The Carmelite Civitas Sancta: Conventual foundations and urban redesign in early 17th-century Rome
DOI:
https://doi.org/10.6092/issn.2036-1602/13215Keywords:
Carmelite architecture, Via della Lungara, St. Maria della Scala, Regina Coeli monastery, St. Maria della VittoriaAbstract
After the epoch-making reform promoted by Teresa of Avila between 1562 and 1582, the Discalced Carmelites landed in Italy in 1584, to gradually gain physical and political importance in the papal capital, where they settled from 1597. Eight settlements, both male and female, were founded in Rome during the seventeenth century by the reformed Carmelites. Three monasteries (S. Maria della Scala, S. Egidio, Regina Coeli), as well as a guest house for “Convertite”, which later evolved into the monastery of Penitenza, were located in the Trastevere area, giving shape to an exemplary Carmelite citadel. The new religious polarities, linked to devotional areas of growing attractiveness in Baroque Rome, drew on the layout of the Counter-Reformation city areas of influence, pilgrimage routes, ceremonial theatres, often emphasised by reliquary recoveries, ephemeral apparatuses and public celebrations, such as those for the Teresian canonisation of 1622.

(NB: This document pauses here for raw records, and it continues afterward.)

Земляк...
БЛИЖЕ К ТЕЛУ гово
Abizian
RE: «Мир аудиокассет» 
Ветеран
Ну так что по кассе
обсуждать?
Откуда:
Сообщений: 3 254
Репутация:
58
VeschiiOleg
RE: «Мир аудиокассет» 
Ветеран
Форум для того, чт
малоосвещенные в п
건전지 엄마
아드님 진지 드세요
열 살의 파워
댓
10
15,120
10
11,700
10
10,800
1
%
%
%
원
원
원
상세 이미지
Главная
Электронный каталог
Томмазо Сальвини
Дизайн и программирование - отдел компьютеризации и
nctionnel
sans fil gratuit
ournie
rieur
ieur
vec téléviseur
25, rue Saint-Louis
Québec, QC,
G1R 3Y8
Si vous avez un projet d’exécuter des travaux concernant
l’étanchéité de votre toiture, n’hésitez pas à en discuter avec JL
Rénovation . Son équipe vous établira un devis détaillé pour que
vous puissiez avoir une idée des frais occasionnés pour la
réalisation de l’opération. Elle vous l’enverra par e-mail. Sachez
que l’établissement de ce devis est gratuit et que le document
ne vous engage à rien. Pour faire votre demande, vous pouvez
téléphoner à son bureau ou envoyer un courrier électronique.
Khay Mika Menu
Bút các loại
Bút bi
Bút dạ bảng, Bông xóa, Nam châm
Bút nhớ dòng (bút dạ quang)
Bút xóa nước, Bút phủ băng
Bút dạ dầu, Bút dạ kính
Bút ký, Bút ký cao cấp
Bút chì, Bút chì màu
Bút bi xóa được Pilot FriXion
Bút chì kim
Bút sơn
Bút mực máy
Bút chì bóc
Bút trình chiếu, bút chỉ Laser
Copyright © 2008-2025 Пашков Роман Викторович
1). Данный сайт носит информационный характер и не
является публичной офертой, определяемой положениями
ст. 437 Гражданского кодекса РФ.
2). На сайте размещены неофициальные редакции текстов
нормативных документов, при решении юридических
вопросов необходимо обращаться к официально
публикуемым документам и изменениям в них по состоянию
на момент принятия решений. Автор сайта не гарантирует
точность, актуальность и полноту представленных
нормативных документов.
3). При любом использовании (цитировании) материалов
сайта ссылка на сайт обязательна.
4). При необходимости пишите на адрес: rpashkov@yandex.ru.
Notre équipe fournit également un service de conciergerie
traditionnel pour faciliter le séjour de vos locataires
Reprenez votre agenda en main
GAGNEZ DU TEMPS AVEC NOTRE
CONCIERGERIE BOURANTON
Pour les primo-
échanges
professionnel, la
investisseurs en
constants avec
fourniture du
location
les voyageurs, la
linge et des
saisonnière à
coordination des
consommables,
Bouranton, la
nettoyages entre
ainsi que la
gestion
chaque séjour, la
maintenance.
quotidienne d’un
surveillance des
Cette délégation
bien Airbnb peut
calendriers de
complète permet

In the first decades of the seventeenth century, the main Carmelite settlements were located along Via della Lungara, a strategic connection between Trastevere and the Vatican, and Via Pia, the royal artery of Baroque Rome, helping to define the physical, ideal and spiritual trajectories that would have lasting effects on urban renewal in the decades to come.